Each lever trades speed of innovation for societal stability; the right balance demands empirical evidence and stakeholder input.
How This Could Play Out
Suleyman’s vision suggests three broad scenarios:
Best case: Coordinated restraint. Companies adopt personhood-minimization standards. Regulators mandate labeling and age gating. Independent audits and human-in-the-loop controls become norms. Companion experiments remain available for therapeutic use under supervision. Public trust in Copilot grows without widespread attachment harms.
Middle case: Fragmented response. Incumbents with market power adopt conservative defaults; startups push aggressive companion features to capture niches. Regulators respond unevenly, creating a legal patchwork. High-profile incidents trigger intermittent backlash and reactive policy.
Worst case: Rapid normalization. Engagement-driven design and viral social patterns normalize intimacy with assistants. Legal and activist movements push for AI rights. Litigation and regulatory churn divert attention from other algorithmic harms. Vulnerable users suffer increased harm as society confuses simulation with reality.
The Bottom Line for Windows Enthusiasts
Suleyman’s intervention turns a philosophical question into an immediate design and governance challenge.
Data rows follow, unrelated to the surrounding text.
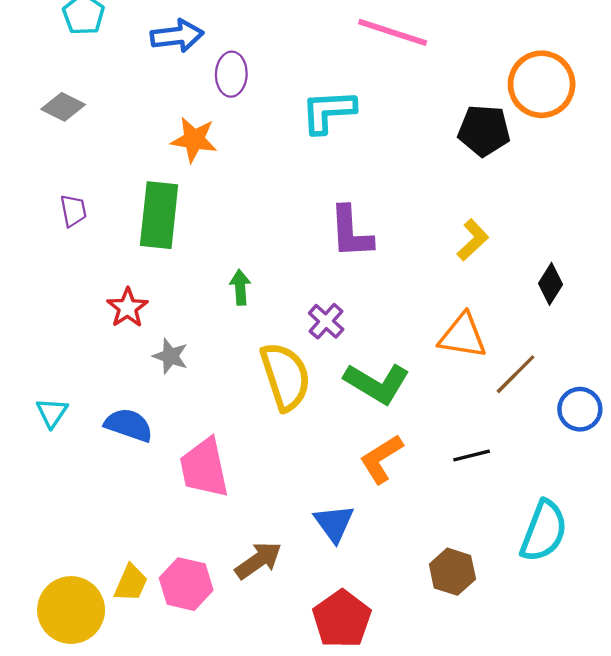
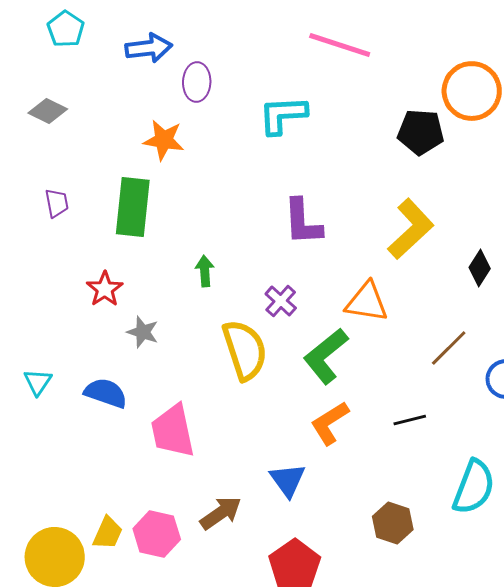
yellow L-shape: (473, 240) -> (411, 229), size x1.6
orange triangle: (463, 336) -> (367, 302), moved
green L-shape: (377, 383) -> (326, 356), turned 110

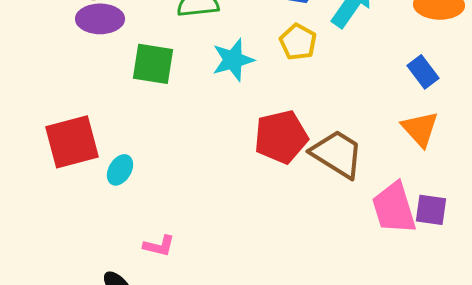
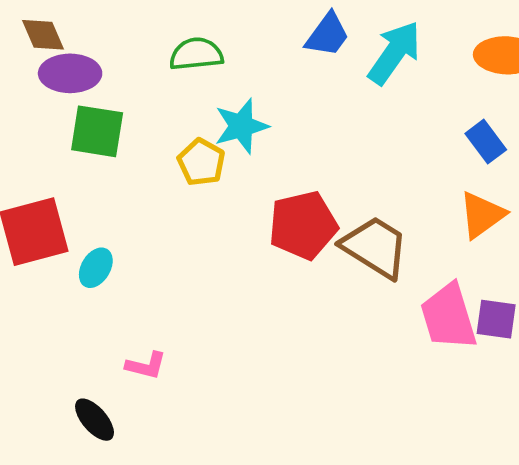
yellow pentagon: (298, 42) -> (201, 162), moved
green square: (153, 64) -> (97, 131), moved
orange triangle: (420, 129) -> (482, 215), turned 36

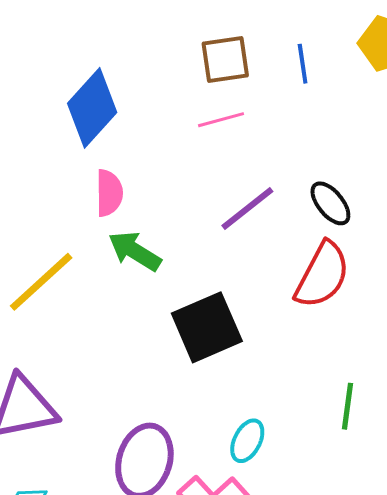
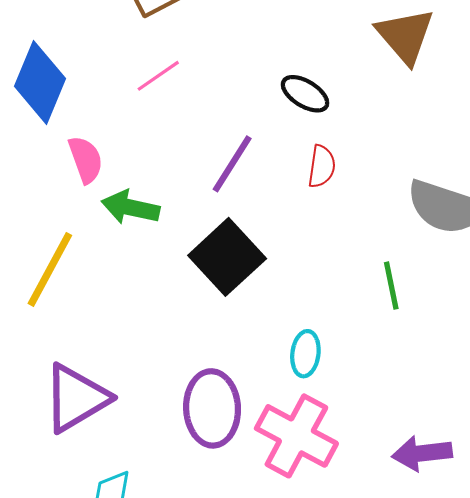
pink line: (221, 120) -> (158, 76), moved
purple line: (247, 208) -> (232, 164), moved
red semicircle: (322, 275) -> (322, 166), size x0.6

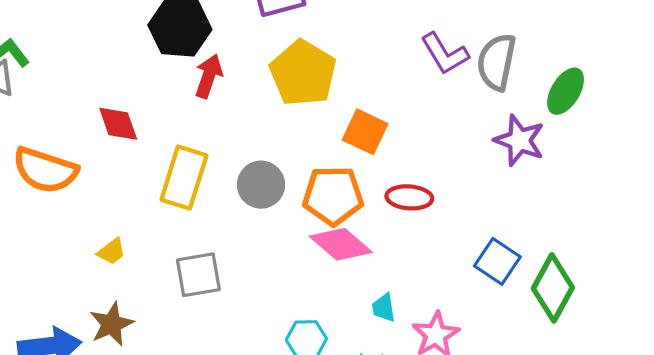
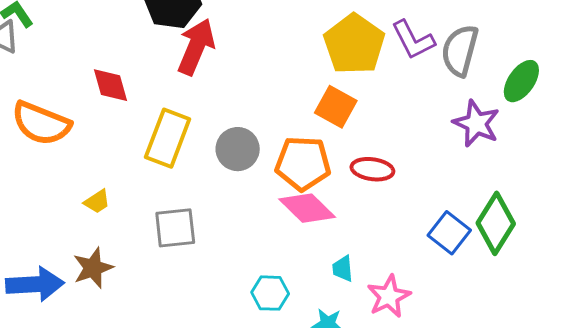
yellow pentagon: (303, 73) -> (354, 44), moved
red arrow: (209, 76) -> (196, 47), size x1.4
green diamond: (553, 288) -> (496, 223), moved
The technical ingredients for convincing simulations of consciousness already exist. The social consequences—from emotional dependence to legal campaigns for model welfare—are already emerging. His prescription is straightforward: build AI for people, not to be people.
For everyday Windows users, that means being mindful of privacy settings and opting out of long-term memory if persistent profiles feel uncomfortable. For IT managers, it demands reviewing Copilot deployment defaults and setting policies that limit companion-style features. Developers and product leaders should adopt personhood-risk checklists and prioritize independent audits. The choices made today—about labeling, memory, expressiveness, and oversight—will determine whether AI assistants remain indispensable tools or become objects of moral and legal confusion.
As Microsoft’s public posture evolves, Suleyman’s essay and the guardrails it proposes will be a key test case for the entire tech industry. The debate is no longer purely philosophical; it has immediate consequences for millions of users. And the time to act is now.